À savoir : une chaîne de commandement et une logistique telles qu’on les avait vues dans les attentats d’envergure qui ont précédé le 11 septembre 2001, et surtout dans ceux des 10-15 années qui ont suivi (France, Espagne, Indonésie, Maroc, etc.).

Depuis dix ans en Europe, on se retrouverait plutôt, comme l’a théorisé le spécialiste arabisant Gilles Kepel — connu pour ses enquêtes de terrain au Levant comme dans les « banlieues » françaises — dans ce qu’il appelle le « djihadisme d’atmosphère ».

Un djihadisme idéologiquement influent, cohérent, qui inspire les actes de « loups solitaires »… qui bien que solitaires, s’inscrivent bien dans ce courant et s’en réclament.

On y retrouve une critique radicale de l’Occident, de son impérialisme, de ses crimes coloniaux, et une action à l’intérieur des sociétés : antiracisme, communautarisme, blâmes répétés contre la laïcité et l’« islamophobie », entrisme, lutte pour l’expansion de l’islam, pour sa visibilité dans la sphère publique, etc.

Avec un continuum qui va de l’activisme pacifique au terrorisme… que d’autres appelleront plutôt « rupture ».

 

Après l’historique fatwa de Khomeiny, Rushdie est devenu un double symbole. Celui de la lutte pour la liberté d’expression, et celui de la dénonciation de l’islam radical et politique. Ces deux causes sont distinctes, mais liées.

Même s’il a reçu des appuis à sa personne devant les menaces proférées contre lui en 1989 — année riche en événements historiques : libération de l’Europe de l’Est, écrasement du printemps de Pékin, mort de l’ayatollah Khomeiny (quatre mois après sa fatwa), annonce du retrait soviétique d’Afghanistan —, ces appuis étaient tempérés par l’autre aspect de son combat, qui inspirait des réserves, par exemple lorsqu’il déclarait : « Il faut arrêter l’aveuglement stupide face au djihadisme qui consiste à dire que cela n’a rien à voir avec l’islam » (L’Obs, 8 juin 2017).

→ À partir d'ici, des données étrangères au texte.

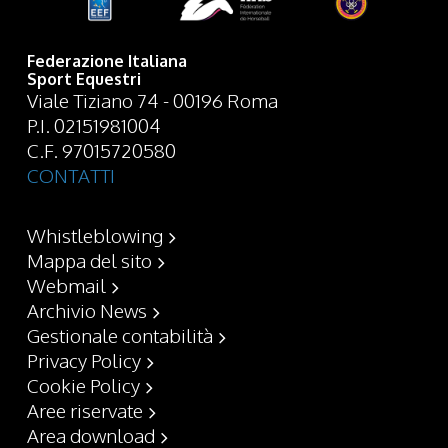
Federazione Italiana
Sport Equestri
Viale Tiziano 74 - 00196 Roma
P.I. 02151981004
C.F. 97015720580
CONTATTI
Whistleblowing
Mappa del sito
Webmail
Archivio News
Gestionale contabilità
Privacy Policy
Cookie Policy
Aree riservate
Area download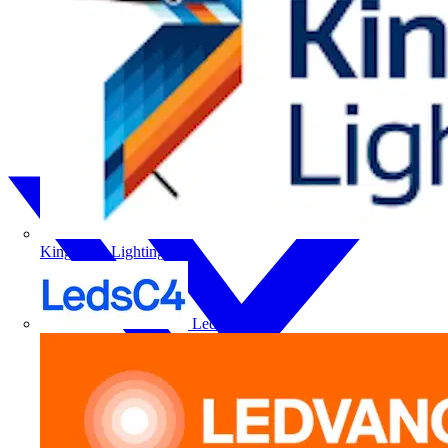
Kingfisher Lighting
LedsC4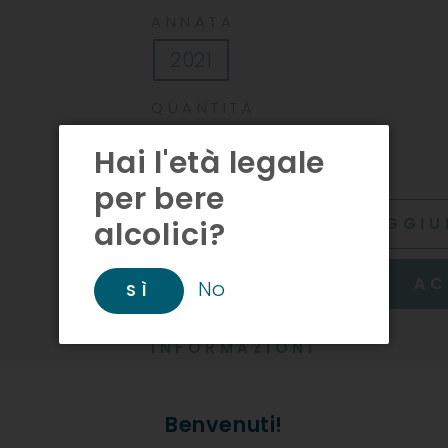
ANNATA
2021
QUANTITÀ
Hai l'età legale
−
+
per bere
AGGIU
alcolici?
AC
No
SÌ
INFORMAZIONI
Produttore: Revì
Benvenuti!
Descrizione Prodotto: Dosag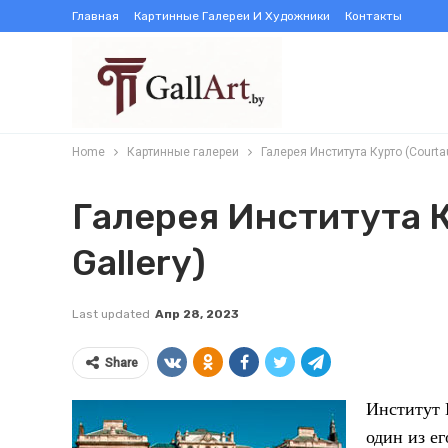
Главная
Картинные Галереи И Художники
Контакты
Home
Картинные галереи
Галерея Института Курто (Courtaul
Галерея Института К
Gallery)
Last updated
Апр 28, 2023
Share
Институт К
один из е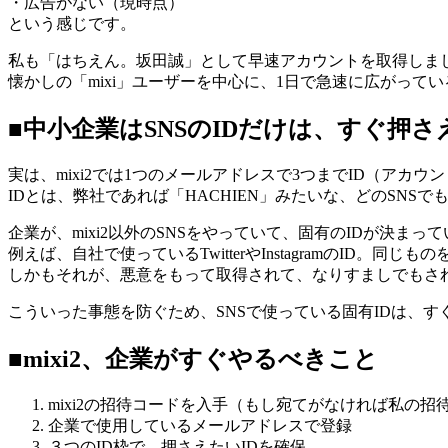
・広告がない（現時点）
という感じです。
私も「はちえん。坂田誠」として早速アカウントを取得しま
懐かしの「mixi」ユーザーを中心に、1日で急速に広がって
■中小企業はSNSのIDだけは、すぐ押さ
実は、mixi2では1つのメールアドレスで3つまでID（アカウ
IDとは、弊社であれば「HACHIEN」みたいな、どのSNS
企業が、mixi2以外のSNSをやっていて、固有のIDが決まっ
例えば、自社で使っているTwitterやInstagramのID。
しかもそれが、悪意をもって取得されて、なりすましでもさ
こういった事態を防ぐため、SNSで使っている固有IDは、
■mixi2、企業がすぐやるべきこと
mixi2の招待コードを入手（もし宛てがなければ私の招
企業で使用しているメールアドレスで登録
３つのID枠で、押さえたいIDを確保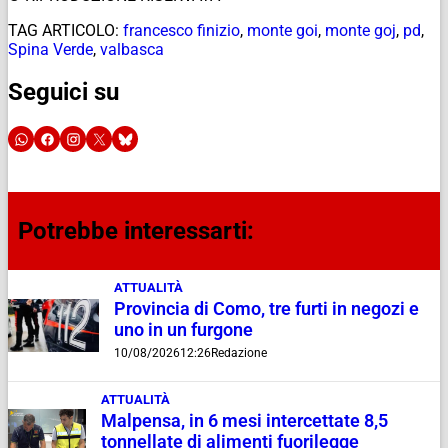
TAG ARTICOLO:
francesco finizio
,
monte goi
,
monte goj
,
pd
,
Spina Verde
,
valbasca
Seguici su
Potrebbe interessarti:
ATTUALITÀ
Provincia di Como, tre furti in negozi e
uno in un furgone
10/08/2026
12:26
Redazione
ATTUALITÀ
Malpensa, in 6 mesi intercettate 8,5
tonnellate di alimenti fuorilegge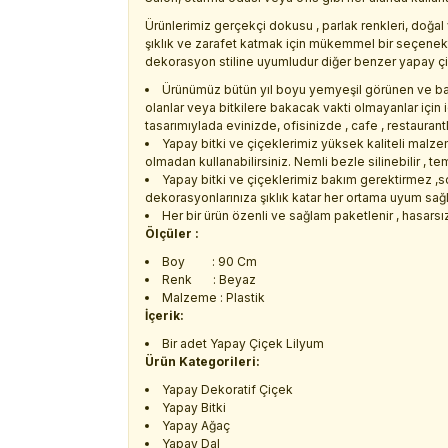
Ürünlerimiz gerçekçi dokusu , parlak renkleri, doğal 
şıklık ve zarafet katmak için mükemmel bir seçenekt
dekorasyon stiline uyumludur diğer benzer yapay çiçek
Ürünümüz bütün yıl boyu yemyeşil görünen ve ba
olanlar veya bitkilere bakacak vakti olmayanlar için 
tasarımıylada evinizde, ofisinizde , cafe , restaurant
Yapay bitki ve çiçeklerimiz yüksek kaliteli malz
olmadan kullanabilirsiniz. Nemli bezle silinebilir , tem
Yapay bitki ve çiçeklerimiz bakım gerektirmez ,s
dekorasyonlarınıza şıklık katar her ortama uyum sağl
Her bir ürün özenli ve sağlam paketlenir , hasarsız 
Ölçüler :
Boy : 90 Cm
Renk : Beyaz
Malzeme : Plastik
İçerik:
Bir adet Yapay Çiçek Lilyum
Ürün Kategorileri:
Yapay Dekoratif Çiçek
Yapay Bitki
Yapay Ağaç
Yapay Dal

Laïc convaincu, Salman Rushdie s’est toujours opposé aux protections spécifiques pour les religions dans les législations sur la liberté d’expression, publiant par exemple — dix ans avant les attentats contre Charlie Hebdo — un recueil intitulé La libre expression n’est pas une offense. Il s’est opposé au projet du gouvernement britannique introduisant en droit le « crime de haine raciale et religieuse », finalement adopté avec un amendement.

L’attentat contre Salman Rushdie, perpétré à quelques centaines de kilomètres de chez nous, est un avertissement sur la dimension toujours actuelle — et universelle — des combats de cet écrivain certes anglo-saxon, mais plutôt… « français républicain » dans son approche de ces questions cruciales.